La récente mutation de magistrats de la juridiction guinéenne de répression des délits économiques a entraîné des changements au niveau de la composition de ses chambres. Conséquences : de nombreux dossiers qui étaient en cours de jugement seront repris à zéro. C’est le cas notamment de celui d’Alpha Mohamed Kallo, ex-directeur général de la Banque nationale d’investissements de Guinée (BNIG)
En prison depuis le 26 juillet 2022, cet ancien cadre du régime d’Alpha Condé est poursuivi pour des faits présumés de détournement de deniers publics, de corruption, d’enrichissement illicite, de blanchiment de capitaux, de faux et usage de faux en écritures publiques, d’atteinte à la liberté d’accès et à l’égalité des candidats dans les marchés publics. Ses coprévenus sont Maurice Eugène Alécaut (client, libre, mais malade), Ibrahima Tounkara (ancien cadre de la BNIG, en fuite), Afriland First Bank, les sociétés Ejico et Djoliba pêche.
Jugé depuis plus de deux ans devant la Crief, Alpha Mohamed Kallo est accusé d’avoir détourné plusieurs milliards de francs guinéens, dont 18 milliards de francs alloués à la rénovation du siège de la BNIG sis à Kaloum. Le prévenu s’est longuement expliqué là-dessus, affirmant n’avoir détourné aucun fond public. Ses multiples demandes de mise en liberté se sont soldées par un échec.

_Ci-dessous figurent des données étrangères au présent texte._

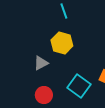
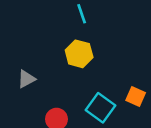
gray triangle: (41, 63) -> (26, 79), moved

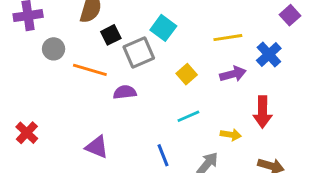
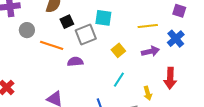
purple square: (290, 15) -> (179, 11), moved, turned -32
cyan square: (163, 28) -> (103, 18), turned -30
cyan line: (188, 116) -> (119, 80), turned -35
yellow arrow: (231, 135) -> (148, 93), turned 64

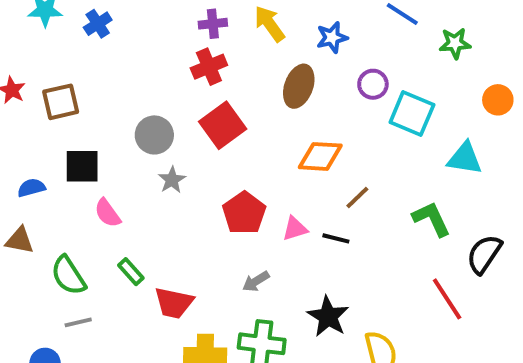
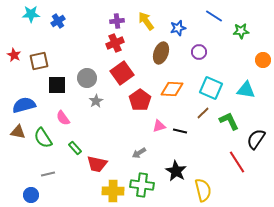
cyan square: (412, 114) -> (211, 88), moved
black square: (82, 166) -> (57, 85), moved
blue semicircle: (31, 188) -> (24, 105), size x1.6
brown line: (357, 197) -> (203, 113), moved
red pentagon: (244, 213) -> (140, 100), moved
green semicircle: (68, 276) -> (43, 138), moved

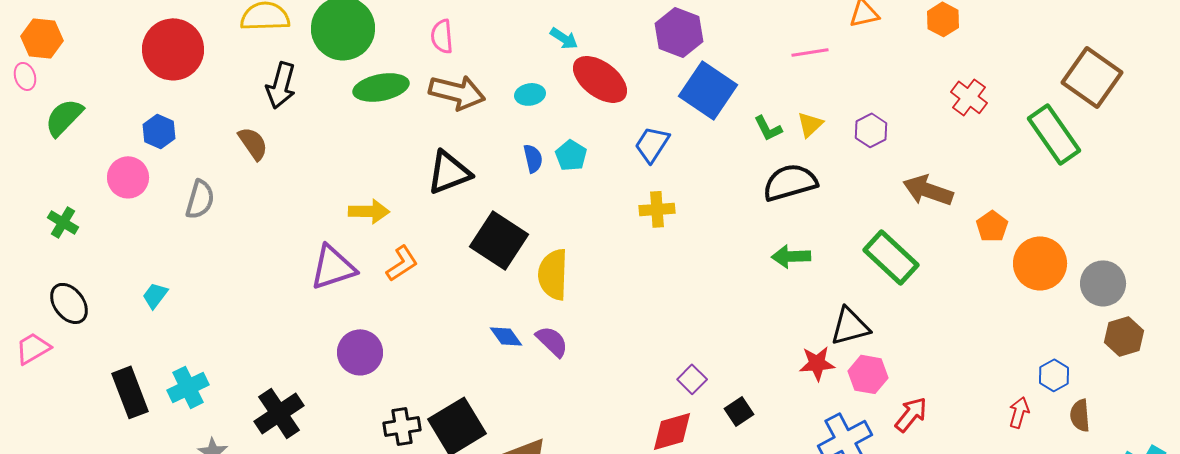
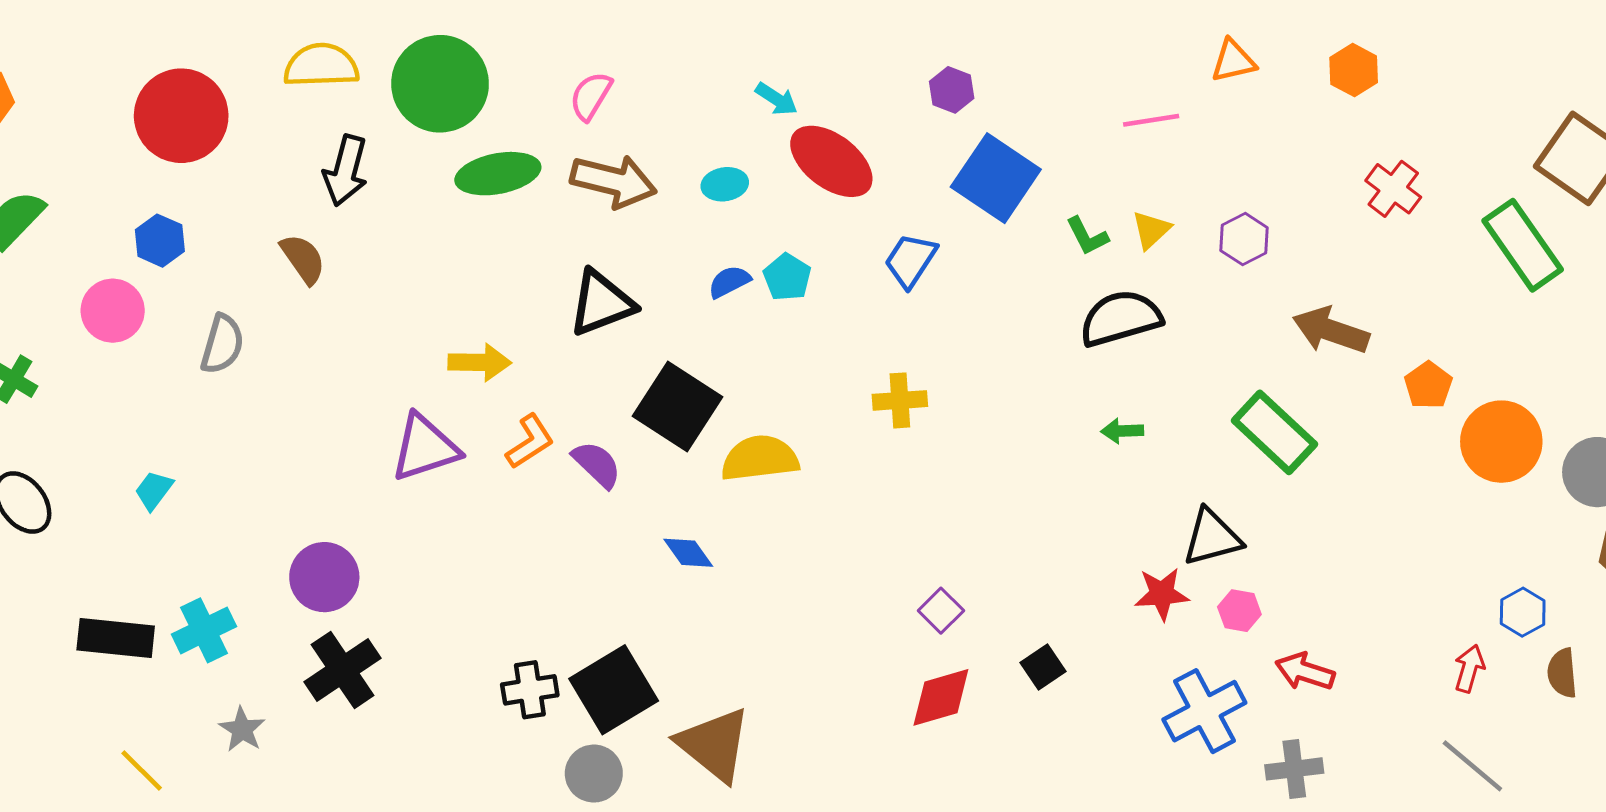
purple hexagon: (679, 32) -> (952, 90), size x0.6
pink semicircle: (442, 36) -> (591, 96), turned 36
blue semicircle: (533, 158) -> (729, 282), turned -104
yellow cross: (657, 209) -> (900, 400), moved
green arrow: (791, 256) -> (1122, 431), size x0.7
yellow semicircle: (553, 274) -> (760, 458), turned 81
purple semicircle: (552, 341) -> (597, 464), moved
purple circle: (360, 352) -> (324, 577), moved
pink hexagon: (868, 374) -> (1239, 611), size x0.7
purple square: (692, 379) -> (941, 611), moved
black rectangle: (130, 392) -> (116, 638), turned -63
red arrow: (911, 414) -> (1305, 672), turned -111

Le 15 février, son successeur à la tête de la Banque nationale d’investissement de Guinée, Moussa 2 Kamissoko, l’avait accusé de gestion opaque des fonds de l’institution. Pour Alpha Mohamed Kallo, son successeur « ne maîtrise » pas le dossier. Selon lui, tous les ordres de virement sont validés par la Banque centrale de la République de Guinée (BRCG), où sont domiciliés l’argent de la BNIG. Même que lui en personne ne peut attribuer ou surfacturer un marché, encore moins accorder un prêt bancaire, toutes les transactions nécessitant l’approbation du Conseil d’administration.